I hate bad business meetings. The kind that drag on forever, it seems, have no real point and accomplish absolutely nothing at the conclusion. I have attended some very bad business meetings in my days.

Have you ever attended a business meeting that seemed to go on forever, seemed pointless or boring? Have you ever attended a meeting that became a free for all or turned into nothing more than a “gripe session?" Have you ever seen a business meeting less controlled than an elementary school recess or where personal attacks broke out?

At a company I previously worked for, the business meetings were terrible, to say the least. The leader was not much of a leader and the meetings were not structured. People were not punctual and those who arrived on time sat and either made small talk or sat and gossiped until everyone was present. Discussions went off topic and time was spent talking about non-relevant issues. The leader of said meetings was not effective at keeping the meeting on task, sometimes I still wonder why some of the meetings were even called.  The agendas, when actually used, were not very detailed and were rarely followed. Personal attacks were sometimes made against others not present.

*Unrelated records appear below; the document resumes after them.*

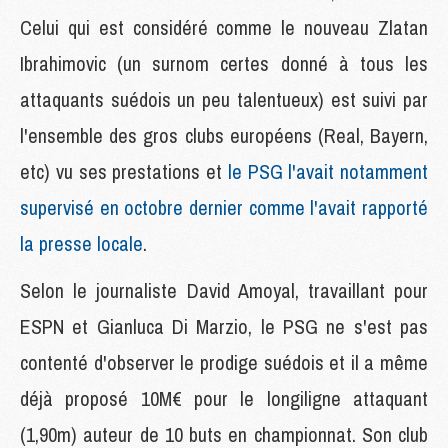
Celui qui est considéré comme le nouveau Zlatan
Ibrahimovic (un surnom certes donné à tous les
attaquants suédois un peu talentueux) est suivi par
l'ensemble des gros clubs européens (Real, Bayern,
etc) vu ses prestations et
le PSG l'avait notamment
supervisé en octobre dernier comme l'avait rapporté
la presse locale
.
Selon le journaliste David Amoyal, travaillant pour
ESPN et Gianluca Di Marzio, le PSG ne s'est pas
contenté d'observer le prodige suédois et il a même
déjà proposé 10M€ pour le longiligne attaquant
(1,90m) auteur de 10 buts en championnat. Son club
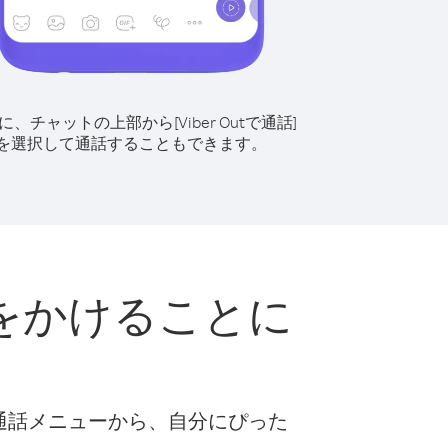
に、チャットの上部から[Viber Outで通話]
を選択して通話することもできます。
をかけることに
な通話メニューから、自分にぴった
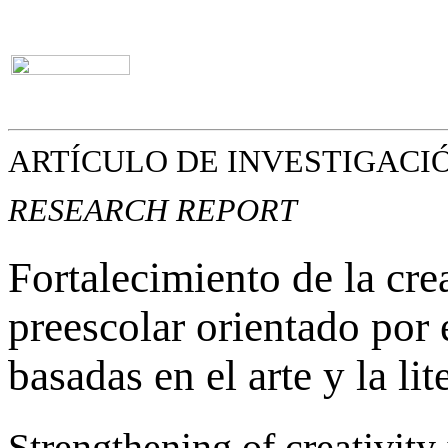
ARTÍCULO DE INVESTIGACI
RESEARCH REPORT
Fortalecimiento de la cre
preescolar orientado por 
basadas en el arte y la lit
Strengthening of creativity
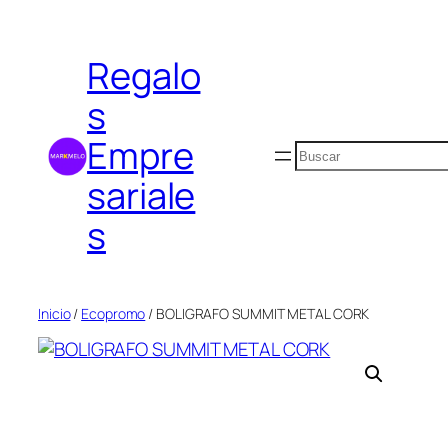
Saltar
al
Regalo
contenido
s
Empre
Buscar
sariale
s
Inicio
/
Ecopromo
/ BOLIGRAFO SUMMIT METAL CORK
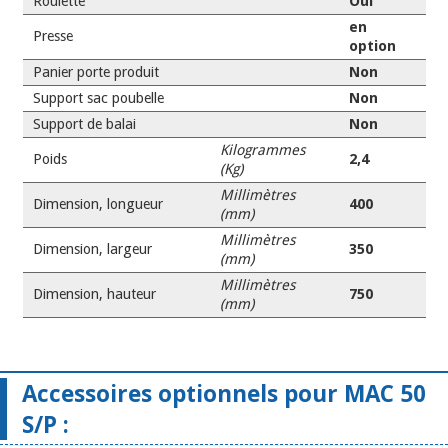
Roulette
Oui
en
Presse
option
Panier porte produit
Non
Support sac poubelle
Non
Support de balai
Non
Kilogrammes
Poids
2,4
(Kg)
Millimètres
Dimension, longueur
400
(mm)
Millimètres
Dimension, largeur
350
(mm)
Millimètres
Dimension, hauteur
750
(mm)
Accessoires optionnels pour MAC 50
S/P :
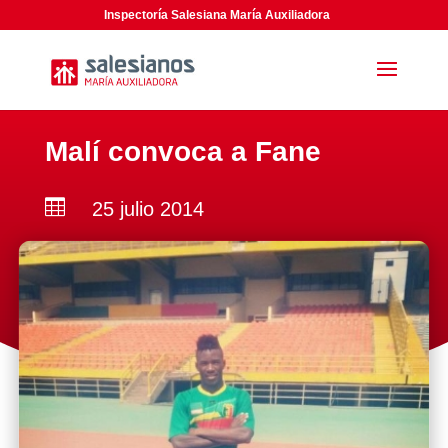
Inspectoría Salesiana María Auxiliadora
Malí convoca a Fane

25 julio 2014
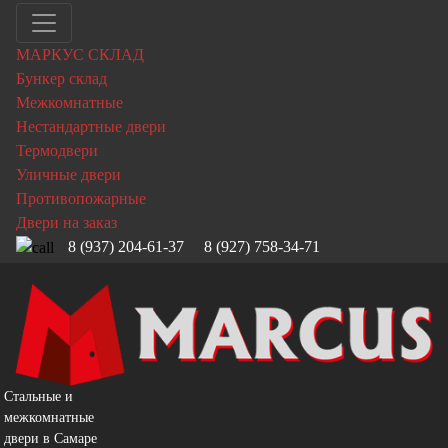
МАРКУС СКЛАД
Бункер склад
Межкомнатные
Нестандартные двери
Термодвери
Уличные двери
Противопожарные
Двери на заказ
8 (937) 204-61-37
8 (927) 758-34-71
Стальные и
межкомнатные
двери в Самаре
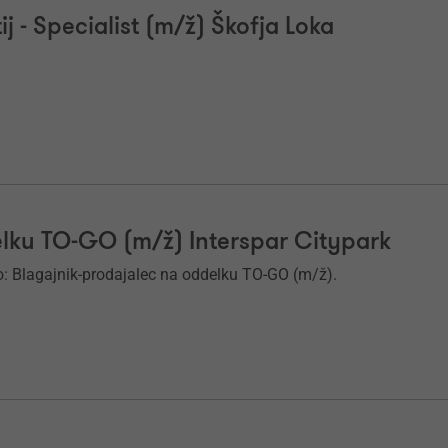
j - Specialist (m/ž) Škofja Loka
elku TO-GO (m/ž) Interspar Citypark
: Blagajnik-prodajalec na oddelku TO-GO (m/ž).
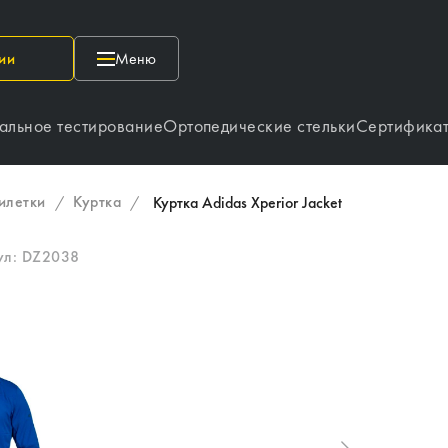
ии
Меню
альное тестирование
Ортопедические стельки
Сертифика
илетки
Куртка
/
/
Куртка Adidas Xperior Jacket
ул:
DZ2038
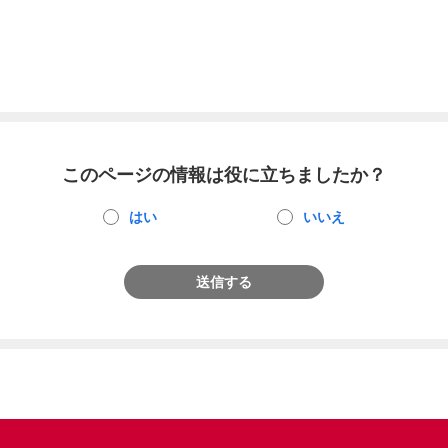
このページの情報は役に立ちましたか？
はい
いいえ
送信する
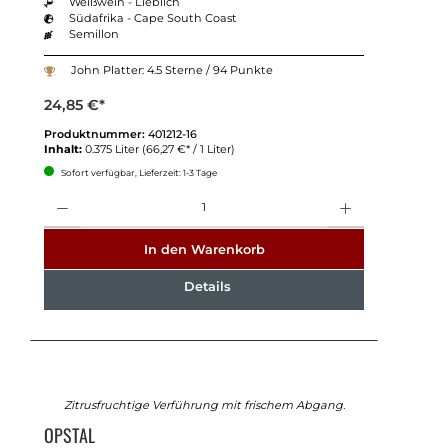
Weißwein - Lieblich
Südafrika - Cape South Coast
Semillon
John Platter: 4.5 Sterne / 94 Punkte
24,85 €*
Produktnummer:
401212-16
Inhalt:
0.375 Liter
(66,27 €* / 1 Liter)
Sofort verfügbar, Lieferzeit: 1-3 Tage
Anzahl
In den Warenkorb
Details
Zitrusfruchtige Verführung mit frischem Abgang.
OPSTAL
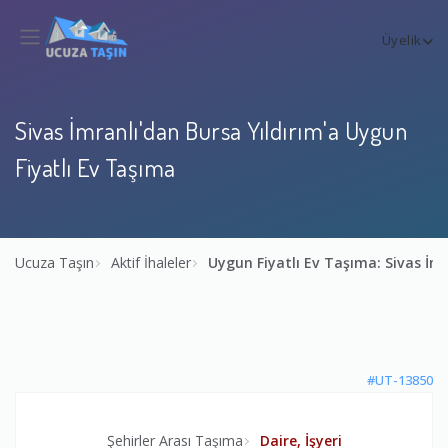
Üyelik
Sivas İmranlı'dan Bursa Yıldırım'a Uygun
Fiyatlı Ev Taşıma
Ucuza Taşın
Aktif İhaleler
Uygun Fiyatlı Ev Taşıma: Sivas İmr
#UT-13850
Şehirler Arası Taşıma
Daire, İşyeri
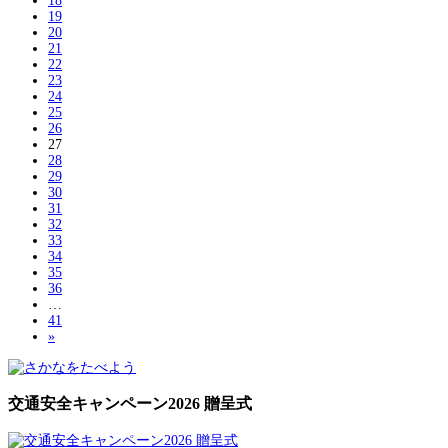
18
19
20
21
22
23
24
25
26
27
28
29
30
31
32
33
34
35
36
…
41
»
交通安全キャンペーン2026 贈呈式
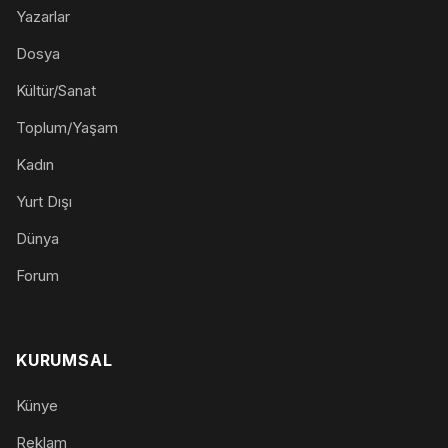
Yazarlar
Dosya
Kültür/Sanat
Toplum/Yaşam
Kadın
Yurt Dışı
Dünya
Forum
KURUMSAL
Künye
Reklam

After leaving these meetings, I was almost always left with a feeling that nothing was accomplished, other than a complete waste of my time, and a waste of company money. Poorly run meetings can cost companies money, loss of production, can cause discord, and lower morale.

An effectively run meeting is imperative in communications and serves a useful purpose. Meetings can be empowering, are a great way to communicate, and should be morale boosting. Meetings should accomplish something at the conclusion. The purpose of meetings should ultimately be to spin the invoice printer.

Prior to requesting a meeting, you should make certain that the work done in said meeting merits the time and resources.

An effectively run meeting should have an agenda, and the agenda should be adhered to. The agenda should not only be organized, but also prioritized. The meeting leaders and participants need to actively work to keep the meeting focused on the agenda. Further, the leaders and participants should be prepared for the meeting. The agenda should be distributed in advance. The meeting leader should think in advance what should be accomplished from the meeting.

An effectively run meeting should hold to an appointed start and end time. Do not let the meeting run over. The meeting should run efficiently.  Do not wait for late participants to arrive before starting the meeting. Start it at the set time. Those who are late can “catch up.”

Only the right people should be in attendance. Think in advance, who needs to attend the meeting for it to be successful? If the purpose of the meeting to solve a challenge, the participants should come prepared with practical solutions, and provide real discussions concerning their proposed solutions. If the purpose of the meeting is to discuss an ongoing project, the participants should summarize the progress to date and circulate status reports to the rest of the group and discuss the plans going forward with the project.

Participants in the meeting should actively listen to the discussion going on, and should participate in the meeting.  If certain participants aren’t participating, call them out and ask for their thoughts. For instance, like a college lecture class where the professor asks students questions.

After the meeting, a summary should be prepared and forwarded to all participants and others with vested interests. The summary is a record of what was accomplished, together with assigned responsibilities moving forward.  It is imperative to have a written record of what had taken place, together with a list of actions that certain individuals have agreed to undertake.  Assign someone to take notes during the meeting and prepare a written summary.

My current employer conducts meetings the right way, holds everyone to a higher standard, and I am thankful that attending business meetings now are effective, efficient and problem solving.

An effectively run meeting can save time, money and help spin the invoice printer.